■ **Stored data entries**:
== Segment start ==

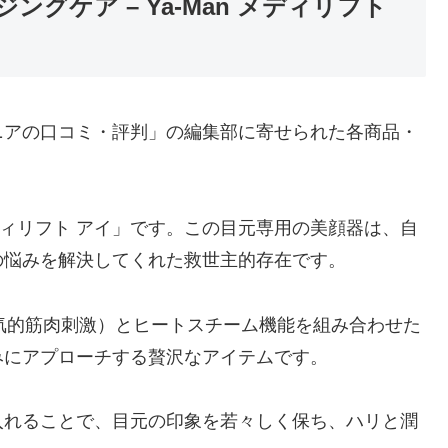
グケア – Ya-Man メディリフト
ニアの口コミ・評判」の編集部に寄せられた各商品・
メディリフト アイ」です。この目元専用の美顔器は、自
の悩みを解決してくれた救世主的存在です。
（電気的筋肉刺激）とヒートスチーム機能を組み合わせた
みにアプローチする贅沢なアイテムです。
入れることで、目元の印象を若々しく保ち、ハリと潤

== Segment end ==

An exact copy of all the data above is required; omit any pictures.

グケア – Ya-Man メディリフト
ニアの口コミ・評判」の編集部に寄せられた各商品・
メディリフト アイ」です。この目元専用の美顔器は、自
の悩みを解決してくれた救世主的存在です。
（電気的筋肉刺激）とヒートスチーム機能を組み合わせた
みにアプローチする贅沢なアイテムです。
入れることで、目元の印象を若々しく保ち、ハリと潤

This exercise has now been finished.